II. La validation de la légalité de l’obligation de quitter le territoire français au regard des droits fondamentaux et des protections légales
A. L’absence d’atteinte disproportionnée au droit au respect de la vie privée et familiale
La cour examine la compatibilité de l’arrêté avec les stipulations de l’article 8 de la Convention européenne des droits de l’homme. Elle constate que la requérante se prévaut de sa vie à Mayotte depuis l’âge d’un an, mais relève que l’arrêté ne lui interdit pas de retourner dans ce département. Elle note également que l’intéressée n’établit pas la présence de son père, titulaire d’une carte de résident permanent, ni de ses frères et sœurs de nationalité française à La Réunion. En conséquence, eu égard à l’absence d’attaches personnelles ou familiales d’une intensité particulière en France métropolitaine, l’arrêté ne porte pas une atteinte disproportionnée à son droit au respect de sa vie privée et familiale. La cour opère un contrôle de proportionnalité classique, mettant en balance l’intérêt de l’étranger à maintenir des liens familiaux sur le territoire et l’intérêt public au contrôle de l’immigration. Elle confirme que la seule résidence antérieure à Mayotte, qui constitue un département français, ne crée pas de droit au séjour en métropole, surtout lorsque l’intéressée ne démontre pas de liens suffisamment stables et intenses dans la zone où elle souhaite demeurer.

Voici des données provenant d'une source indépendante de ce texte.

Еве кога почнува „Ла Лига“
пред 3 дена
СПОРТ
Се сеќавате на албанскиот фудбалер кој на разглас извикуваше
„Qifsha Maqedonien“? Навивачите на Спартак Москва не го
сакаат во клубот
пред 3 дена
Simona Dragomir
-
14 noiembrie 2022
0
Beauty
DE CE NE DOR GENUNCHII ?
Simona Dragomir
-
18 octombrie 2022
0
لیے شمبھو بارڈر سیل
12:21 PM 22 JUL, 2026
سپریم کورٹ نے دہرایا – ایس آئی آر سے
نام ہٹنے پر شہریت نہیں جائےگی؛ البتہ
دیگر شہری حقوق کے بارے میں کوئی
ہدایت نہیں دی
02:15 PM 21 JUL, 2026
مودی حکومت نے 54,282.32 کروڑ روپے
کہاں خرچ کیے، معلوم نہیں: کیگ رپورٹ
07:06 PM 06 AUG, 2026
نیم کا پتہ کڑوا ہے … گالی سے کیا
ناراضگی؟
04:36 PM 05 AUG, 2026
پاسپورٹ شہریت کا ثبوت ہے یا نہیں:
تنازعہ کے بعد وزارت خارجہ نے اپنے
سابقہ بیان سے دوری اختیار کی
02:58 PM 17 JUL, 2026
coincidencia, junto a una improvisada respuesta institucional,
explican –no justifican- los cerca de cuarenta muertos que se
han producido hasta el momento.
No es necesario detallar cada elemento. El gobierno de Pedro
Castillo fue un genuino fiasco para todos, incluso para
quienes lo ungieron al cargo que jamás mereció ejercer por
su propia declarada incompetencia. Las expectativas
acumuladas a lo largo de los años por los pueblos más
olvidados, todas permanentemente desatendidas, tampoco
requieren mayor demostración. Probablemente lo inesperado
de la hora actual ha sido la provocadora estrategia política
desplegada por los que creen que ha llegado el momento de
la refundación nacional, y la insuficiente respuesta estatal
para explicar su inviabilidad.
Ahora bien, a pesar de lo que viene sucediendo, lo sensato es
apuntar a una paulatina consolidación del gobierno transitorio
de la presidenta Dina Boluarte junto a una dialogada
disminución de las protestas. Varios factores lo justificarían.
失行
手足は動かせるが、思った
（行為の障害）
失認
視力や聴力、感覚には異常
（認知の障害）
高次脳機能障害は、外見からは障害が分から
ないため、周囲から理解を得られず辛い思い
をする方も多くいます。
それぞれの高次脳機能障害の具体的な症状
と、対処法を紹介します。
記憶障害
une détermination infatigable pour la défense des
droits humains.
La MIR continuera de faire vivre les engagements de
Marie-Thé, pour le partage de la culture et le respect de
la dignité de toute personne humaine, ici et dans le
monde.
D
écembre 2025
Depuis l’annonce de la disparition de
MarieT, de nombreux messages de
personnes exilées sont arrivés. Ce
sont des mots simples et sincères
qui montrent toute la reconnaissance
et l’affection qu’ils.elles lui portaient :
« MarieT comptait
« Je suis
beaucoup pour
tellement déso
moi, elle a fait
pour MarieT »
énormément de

B. L’application restrictive des protections contre l’éloignement prévues à l’article L. 611-3 du code
La requérante invoquait les 2°, 3° et 4° de l’article L. 611-3 qui interdisent l’obligation de quitter le territoire français pour certains étrangers résidant habituellement en France depuis l’âge de treize ans, résidant régulièrement depuis plus de dix ans (sauf titulaire d’une carte étudiant) ou depuis plus de vingt ans. La cour écarte ces moyens en raison de l’inapplicabilité du code de l’entrée et du séjour des étrangers et du droit d’asile à Mayotte avant le 26 mai 2014. À cette date, l’intéressée était âgée de plus de treize ans, de sorte qu’elle ne peut justifier d’une résidence habituelle en France depuis l’âge de treize ans au sens des dispositions en vigueur. De plus, elle ne justifie pas d’une résidence régulière en France de plus de dix ans, puisqu’elle n’est titulaire d’un titre de séjour qu’à compter de 2017, et que la période antérieure à 2014 n’est pas prise en compte. Enfin, elle ne démontre pas une résidence de plus de vingt ans. La cour fait ainsi une application stricte de la condition de résidence régulière au regard du champ d’application territorial du code. Cette solution rappelle que les protections contre l’éloignement sont d’interprétation restrictive et que l’étranger doit apporter la preuve de sa résidence habituelle et régulière sur le territoire métropolitain ou dans les collectivités où le code est applicable, ce qui n’est pas le cas pour Mayotte avant la date d’entrée en vigueur de l’ordonnance. Par conséquent, la cour rejette la requête dans son intégralité.